Friday, June 4, 2010

In Which Harry Nilsson Invents the Mashup

Old School.

These days, producers with computers strip vocals from one song, add beats, take samples from another song, add new vocals, and come up with something "new" (or at least new-ish).

(And if you're not sure you understand what a mashup is, listen to this. I'll wait.)

Harry Nilsson did the same thing. In 1967. With no computers or studio tricks.

Instead, Nilsson took a single Beatle song as a spine and wrapped around it vocal and instrumental licks from more than a dozen other songs. With no producers with computers to fix all his shitty tracks. The result was different from lame TV-show medleys and was fun and memorable (and a great way to respond to John Lennon's statement that Nilsson was his "favorite American band"). Not bad for a guy who was doing computer work for a bank and trying to peddle his songs to established acts. (Link for Gmail subscribers.)

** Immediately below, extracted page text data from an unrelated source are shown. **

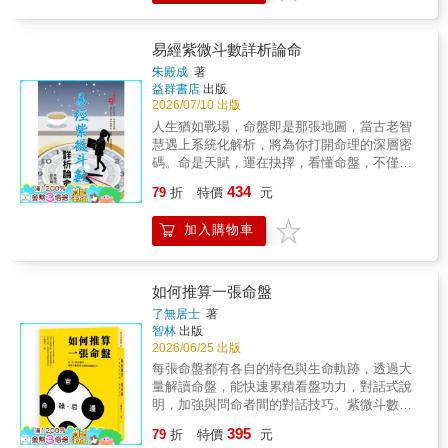
小小一本，卻點破深藏你心中的擔憂與疑惑！
置，就是自己要用一生面對的課題。 【那一
同命盤的人，在不同的選擇、不同的認知、不
正緣存在嗎？命理師說我這輩子都是小三命／
年，我們會經歷的衰事】重疊本命、大限、小
同的作為&hellip;&hellip;之下， 自然成就不一
剋父命？我是不是會沒有小孩？&hellip;&hellip;
限三張命盤，看看哪個宮位出現最多煞星和
樣的「命運結局」！ 知命造命，透過紫微斗數
易經紫微斗數詳析論命
各種令人無言的問題，大耕老師說給你聽！ 本
忌，就知道那一年自己最該注意的事情是什
了解自己的先天命運與特質，更能開創光明有
朱殿成
著
書特色 1.本書是四化的深度介紹，能進階學習
麼。 【今年遇到的他是不是對的人】查看小限
為的人生！ & 紫微斗數不僅是玄學，還是哲
益群書店
出版
利用四化所產生影響宮位的力量，更深入探討
命盤和流年的夫妻宮狀態，若遇到擎羊火星，
學、心理學、命理學、生活學， 更是人生的回
2026/07/10 出版
宮位的能量。宮位的能量才真正架構出人生，
屬於來得快去得快的緣分；若遇陀羅，容易是
憶錄、執行指南、未來企畫書&hellip;&hellip; &
人生猶如戰場，命盤即是那張地圖，當古老智
而四化則是產生宮位的變化，這個變化的力量
與你內心期待相反的對象。若夫妻宮跟命宮同
個人對「紫微斗數」的看法與理念，影響學習
慧遇上系統化解析，將為你打開命理的深層密
甚至可以讓我們改變人生，因此在紫微斗數中
時有忌和陀羅，代表此時的你非常容易鬼遮眼
紫微斗數的方向： 有宗教信仰的，斗數可以談
碼。命是天賦，運在抉擇，看懂命盤，不僅能
十分重要。 2.化忌一般被認為是不好的象徵，
選錯人&hellip;&hellip; （更多方法請詳見本書
神鬼、談修行&hellip;&hellip; 重學術研究者，
知命不惑，更能用命不敗，進而掌握翻轉乾坤
然而實際上化忌是力量的來源，正因為有缺
目錄） & 本書特色 1.這是一本命運管理書。作
434
斗數可以很哲學、通數理&hellip;&hellip; 更可
79
折
特價
元
的關鍵鑰匙。本書以嚴謹的推演，結合易經哲
乏，所以才產生努力的動力。本書將透析四化
者將「命理」二字解為「理性的討論生命」，
以藉由「斗數」了解自己的「過去」、把握
理與紫微斗數的星曜變化，深入剖析「化祿、
的應用，讓我們重啟自身的力量，打破環境限
其中「理」更是「道理、管理」的意思，透過
「現在」的契機， 以求在「未來」達到個人所
加入購物車
化權、化科、化忌」的互動奧秘，揭示人生格
制。 3.介紹重要的北派技巧，以及讓許多初學
這樣的概念本書教你從命盤找出可以改善、避
期待的「滿意生活」！ & 從命理觀、命理基礎
局、性格特質與運勢走向，除了是部命理專
者一頭霧水，不知道如何使用的「飛化、自
免和努力的方向，與迷信和消極的宿命論非常
的建立，到命盤結構、星性、宮性的解讀與延
著，更是一部智慧全書。 本書不僅教您如何看
化」，都將一一以白話比喻解釋。 4.不瞭解斗
不同。 2.本書著重介紹宮位與宮位的變化，以
伸， 以及四化、流年、斗君等進一步的論述，
命，更進一步教您如何因命制宜、以策破局。
數的基本宮位結構，解釋星曜時將永遠摸不到
及很重要的煞忌交會應用，讀者更能快速上
如何推算一張命盤
進而擴及到職業、婚姻、朋友、陽宅的選擇，
特別融入《三十六計》智慧，將古代兵法的謀
核心。有別於一般入門書籍大篇幅又扁平地討
手。這是目前斗數書籍很少使用的方法，因為
了無居士
著
以及增進健康、延年益壽的方法&hellip;&hellip;
略思維與命盤解析相結合，讓您在理解命理的
論星曜，忽略了星曜的解釋是需要透過宮位來
內行的老師通常不願意教，或者不願意一開始
智林
出版
& 作者分享學習「紫微斗數」數十載累積的心
同時，也學會如何在現實生活中靈活應對挑
產生，本書用斗數的基本結構「宮位」來說
就教。 3.本書以簡明白話、邏輯思維去解釋斗
2026/06/25 出版
得筆記， 以最貼近生活的淺白文字讓更多喜好
戰，化險為夷，轉危為機。讓命盤不再只是靜
話，採宮位聯想法來解釋含意，不必背誦海量
數，讀者不必死背海量的資料，而是用「宮位
每張命盤都有各自的特色與生命軌跡，透過大
命理的同好， 一起進入紫微斗數的天地！
態的宿命圖，而是一張可操作、可轉化、可升
資料。 5.延續《紫微攻略》系列實戰、快速、
聯想法」，了解宮位中心價值、了解星曜中心
量解讀命盤，能快速累積看盤功力，對話式說
級的人生戰略。理解命理，也同時擁有精準導
好用的風格，利用每個章節的小練習、圖解、
價值，然後推演出星曜在宮位內的解釋。 4.每
明，加強與問命者間的對話技巧。紫微斗數雖
航與致勝奇謀，閱讀本書不只是一場命理的探
案例，幫助大家快速掌握各類四化的應用、對
個單元充分的將理論結合故事、案例，隨後設
然傳承了一千年，始終缺乏一個推論方法，有
395
索，更是一場充滿智慧的佈局！
命盤的影響，以及如何利用四化改變命運。
置【小練習】讓大家熟悉解盤的要領。並有許
79
折
特價
元
的只是各門各派的祖傳秘笈，方法雖多，不過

Thirteen years later, Ringo Starr was in the middle of recording an album that would ultimately be retitled Stop and Smell the Roses. (John Lennon, 12 days before he was killed, gave Ringo demos of 2 new songs Lennon wrote for Ringo, including "Nobody Told Me." They made arrangements for Lennon to produce a session for Ringo to record the songs in early January 1981. When Lennon was killed in December 1980, Ringo couldn't bring himself to record the songs. An enhanced version of Lennon's demo would surface a few years later on the posthumous Milk and Honey album.)

For Stop and Smell the Roses, Harry Nilsson decided to revisit the technique he'd used for "You Can't Do That": with Nilsson producing (and singing background vocals) Ringo re-recorded his 1972 hit "Back Off Boogaloo" (now featuring the intro from "It Don't Come Easy" and more of a funk feel). Nilsson used "Back Off Boogaloo" as a structure from which he hung sections from a half-dozen other songs by Ringo and the Beatles. The result was mixed; mostly it worked, but it felt like it probably should have gone a lot farther. (Link for Gmail subscribers.)


So offering these examples from the years before Pro Tools and sophisticated music software, I put forth this simple idea:

Harry Nilsson invented the mashup.

1 comment:

Anonymous said...

Cool! I'd never heard either of those before.